Most file auto-classification systems rely on the presence of accurate textual representations of the files being classified. Organizations that use those auto-classification systems need to be aware of several problems with a text-reliant approach:
- Ignoring Non-Textual Files. Many files have no text associated with them, e.g., files output as PDF or TIF files from user-software or captured as image-only documents by scanning or faxing. This may be a minor issue in some collections, but in others non-textual files may account for appreciable percentages of all files that need to be classified. At the very least the percentage of non-text files ought to be measured to help determine what sort of remedial effort may be justified.

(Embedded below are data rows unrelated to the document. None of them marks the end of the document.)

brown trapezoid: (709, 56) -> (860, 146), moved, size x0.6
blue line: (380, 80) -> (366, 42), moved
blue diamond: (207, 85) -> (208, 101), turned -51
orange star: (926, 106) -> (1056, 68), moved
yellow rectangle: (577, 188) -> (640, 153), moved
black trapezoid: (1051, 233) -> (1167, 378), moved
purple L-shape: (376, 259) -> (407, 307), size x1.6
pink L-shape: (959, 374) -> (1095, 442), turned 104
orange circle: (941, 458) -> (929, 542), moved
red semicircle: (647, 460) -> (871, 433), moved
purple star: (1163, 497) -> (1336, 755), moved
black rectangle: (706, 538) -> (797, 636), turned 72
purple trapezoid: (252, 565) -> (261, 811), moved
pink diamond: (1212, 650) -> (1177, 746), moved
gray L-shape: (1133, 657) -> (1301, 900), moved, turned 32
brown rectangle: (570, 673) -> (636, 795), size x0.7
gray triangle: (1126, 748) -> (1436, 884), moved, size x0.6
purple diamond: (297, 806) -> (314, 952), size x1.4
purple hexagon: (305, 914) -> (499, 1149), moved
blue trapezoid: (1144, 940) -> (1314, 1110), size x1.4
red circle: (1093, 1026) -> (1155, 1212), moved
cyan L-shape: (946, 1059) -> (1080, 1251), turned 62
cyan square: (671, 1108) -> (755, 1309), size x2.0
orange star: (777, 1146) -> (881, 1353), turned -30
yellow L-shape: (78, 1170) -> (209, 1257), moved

- Misclassifying Poor-Quality Text Files. Text layers can be created by optical character recognition (“OCR”) software, but the resultant associated text can be riddled with errors, making text-based classification very problematic. One area of particular concern is being able to classify all versions of the same document type consistently, e.g., to be able to classify the original Word document with the PDF version and the scanned TIF version.

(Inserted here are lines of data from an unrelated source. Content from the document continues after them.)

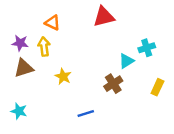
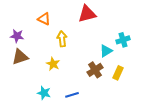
yellow arrow: (44, 47) -> (62, 39), moved
yellow rectangle: (157, 87) -> (118, 73), moved
cyan star: (19, 111) -> (44, 93), moved

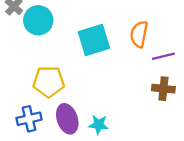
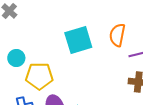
cyan circle: (38, 20) -> (16, 58), moved, size x0.7

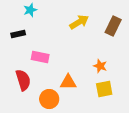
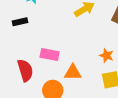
pink rectangle: (40, 57) -> (50, 55), moved

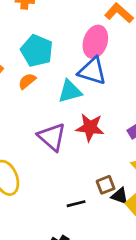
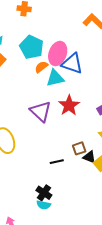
pink ellipse: (95, 42) -> (58, 53), moved
orange semicircle: (27, 81) -> (41, 67), moved
red star: (90, 127) -> (69, 105), turned 30

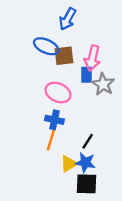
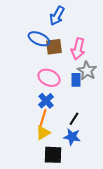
blue rectangle: (87, 75) -> (76, 80), moved
blue cross: (54, 120) -> (46, 101), turned 35
yellow triangle: (69, 164) -> (43, 133), moved
black square: (87, 184) -> (53, 155), moved

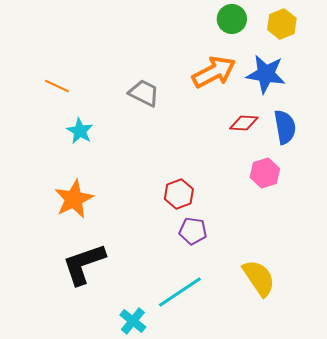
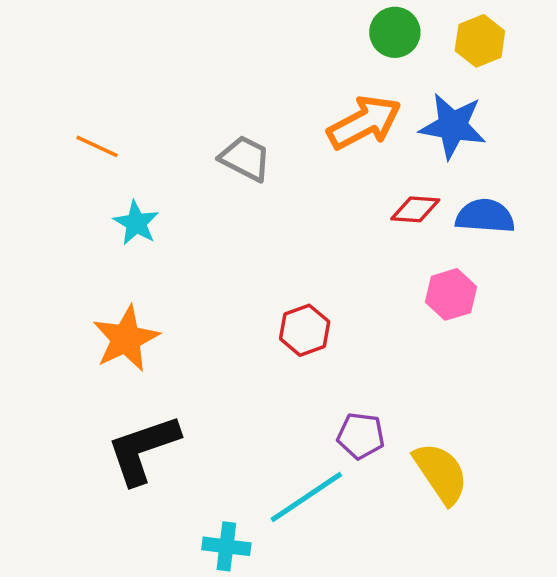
blue semicircle: (285, 127) -> (485, 216), turned -76
purple pentagon: (193, 231) -> (361, 436), moved
cyan cross: (133, 321) -> (226, 546), turned -32

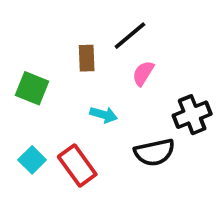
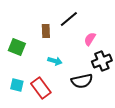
pink semicircle: (143, 73) -> (90, 39), moved
cyan square: (32, 160) -> (17, 85), turned -32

- Sentence Dependence. Some auto-classification systems analyze text as presented in sentences and ignore non-sentence text. This causes them to fail to accurately classify documents like check lists, spreadsheets, PowerPoint presentations, and many form-based documents.

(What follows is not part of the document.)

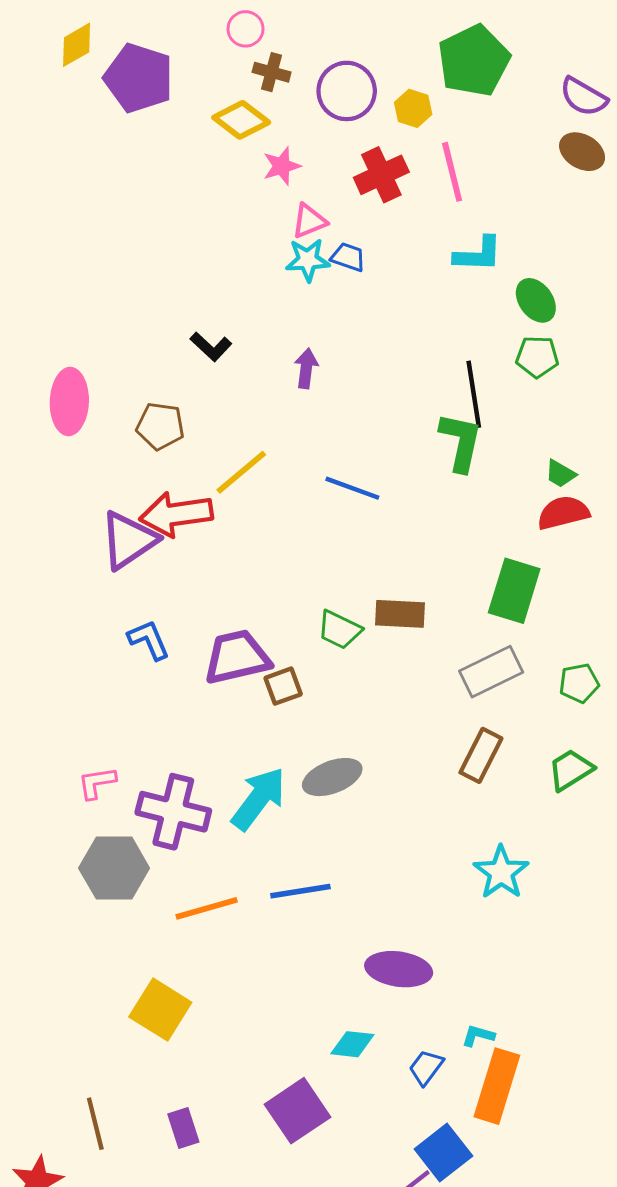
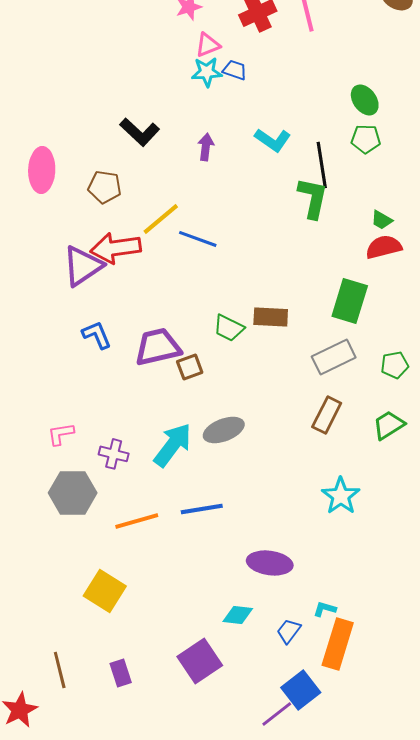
cyan L-shape: (478, 254) -> (273, 140), moved, turned 33
black L-shape: (211, 347) -> (140, 132), size x1.4
blue line: (352, 488) -> (198, 239), moved
purple cross: (173, 812) -> (114, 454), size x0.6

- Language Dependence. Systems that seem to work fine with English documents may fail completely when presented with other languages that were not part of the original training sets or scripted rules. There can also be OCR conversion issues when there are language-specific characters that were not converted properly. Multiple languages will also cause obvious problems with approaches that are based on language-specific taxonomies. Machine translation of content may not yield the desired accuracy for classification purposes.
- Ignoring Numeric Text. Some text analytics or text search systems may completely ignore text strings and treat pages as if they did not have any numeric values. An empty spreadsheet will be treated like a completed spreadsheet if the data cell values are all numeric.
- Missing Embedded Documents. Virtually all text classification systems assign one document type classification per file, even on multiple-document files. This problem is compounded because there is also only one set of related fields or tags for properties like document date, author, subject, etc. Only one document is classified and coded. Further, systems that weight the terms used in the file compared to terms used in the file population will be weighting terms that shouldn’t be included with some of the embedded documents.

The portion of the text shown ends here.